This notebook filters the Akebono dataset to reduce incorrect, noisy data that makes model training more difficult.

The following filters are considered:
- Keep only the following columns:
    - 'Altitude', 'GCLAT', 'GCLON', 'ILAT', 'GLAT', 'GMLT', 'XXLAT', 'XXLON', 'Te1', 'Ne1', 'Pv1', 'I1', 'DateFormatted'
- Remove all rows where XXLAT and XXLON = 999
- Remove all rows where altitude = 2.0
- ILAT should be within 0 and 90. We will squash > 90 to 90.
- No date filtering
    - Reason: The data is valid for those dates and there's no reason to exclude it.
    - Note: This is different to the methodology that PI used, PI did not explain rationale so we can update this decision if a reason is provided.
- No altitude filtering (e.g. 1000km - 8000km)
    - Reason: The data is valid for those altitudes and there's no reason to exclude it.
    - Note: This is different to the methodology that PI used, PI did not explain rationale so we can update this decision if a reason is provided.
- TODO: Add solar index data

Questions:
- Why is XXLON not between 0 and 360?

In [1]:
import pandas as pd

In [13]:
# Load the TSV file
df = pd.read_csv('../data/Akebono_combined.tsv', sep='\t')

In [14]:
# Keep only specific columns
columns_to_keep = ['Altitude', 'GCLAT', 'GCLON', 'ILAT', 'GLAT', 'GMLT', 'XXLAT', 'XXLON', 'Te1', 'Ne1', 'Pv1', 'I1', 'DateFormatted']
df = df[columns_to_keep]

# Remove rows where XXLAT and XXLON are 999
rows_before = len(df)
df = df[(df['XXLAT'] != 999) | (df['XXLON'] != 999)]
print(f"Rows removed where XXLAT and XXLON are 999: {rows_before - len(df)}")
print(f"XXLAT range after filtering: {df['XXLAT'].min()} - {df['XXLAT'].max()}")
print(f"XXLON range after filtering: {df['XXLON'].min()} - {df['XXLON'].max()}")
print()

# Remove rows where altitude is 2.0. Should be 0 as it's coupled with the XXLAT and XXLON filter.
rows_before = len(df)
df = df[df['Altitude'] != 2.0]
print(f"Rows removed where altitude is 2.0: {rows_before - len(df)}")
print(f"Altitude range after filtering: {df['Altitude'].min()} - {df['Altitude'].max()} km")
print()
# Squash ILAT values > 90 to 90
ilat_affected = (df['ILAT'] > 90).sum()
df['ILAT'] = df['ILAT'].clip(0, 90)
print(f"ILAT values > 90 squashed to 90: {ilat_affected} rows affected")
print(f"ILAT range after squashing: {df['ILAT'].min()} - {df['ILAT'].max()}")
print()
# Print the total number of rows removed
original_rows = len(pd.read_csv('../data/Akebono_combined.tsv', sep='\t'))
print(f"Rows in original dataset: {original_rows}")
print(f"Rows in filtered dataset: {len(df)}")
print(f"Total rows removed: {original_rows - len(df)}")
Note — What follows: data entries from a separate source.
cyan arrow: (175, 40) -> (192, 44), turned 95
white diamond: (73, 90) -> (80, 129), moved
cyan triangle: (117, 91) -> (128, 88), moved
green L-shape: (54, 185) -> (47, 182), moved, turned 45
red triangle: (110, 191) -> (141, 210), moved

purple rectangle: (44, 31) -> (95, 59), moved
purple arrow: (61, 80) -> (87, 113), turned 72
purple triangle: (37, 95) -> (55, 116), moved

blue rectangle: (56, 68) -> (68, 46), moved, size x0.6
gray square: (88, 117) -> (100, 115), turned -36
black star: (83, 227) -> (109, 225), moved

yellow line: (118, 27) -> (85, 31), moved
Rows removed where XXLAT and XXLON are 999: 133659
XXLAT range after filtering: -89.78 - 86.64
XXLON range after filtering: 0.0 - 24.0

Rows removed where altitude is 2.0: 0
Altitude range after filtering: 225.0 - 10475.0 km

ILAT values > 90 squashed to 90: 22891 rows affected
ILAT range after squashing: 19.91 - 90.0

Rows in original dataset: 4405241
Rows in filtered dataset: 4271582
Total rows removed: 133659


In [15]:
# Save the filtered dataset to a new TSV file
df.to_csv('../data/Akebono_v2.tsv', sep='\t', index=False)


In [16]:
# Make it into train, test, validation splits
# Import necessary libraries
from sklearn.model_selection import train_test_split

# Calculate the sizes for each split
total_rows = 4271582
test_size = 100000
val_size = 100000
train_size = total_rows - test_size - val_size

# Create the splits
train_df, temp_df = train_test_split(df, test_size=test_size+val_size, random_state=42)
val_df, test_df = train_test_split(temp_df, test_size=test_size, random_state=42)
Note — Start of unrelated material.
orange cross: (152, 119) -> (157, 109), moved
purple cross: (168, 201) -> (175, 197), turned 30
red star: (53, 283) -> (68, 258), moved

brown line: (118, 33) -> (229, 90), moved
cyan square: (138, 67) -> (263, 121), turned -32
# Print the sizes of each split
print(f"Train set size: {len(train_df)}")
print(f"Validation set size: {len(val_df)}")
print(f"Test set size: {len(test_df)}")

# Save each split to a separate TSV file
train_df.to_csv('../data/Akebono_v2_train.tsv', sep='\t', index=False)
val_df.to_csv('../data/Akebono_v2_val.tsv', sep='\t', index=False)
test_df.to_csv('../data/Akebono_v2_test.tsv', sep='\t', index=False)



Train set size: 4071582
Validation set size: 100000
Test set size: 100000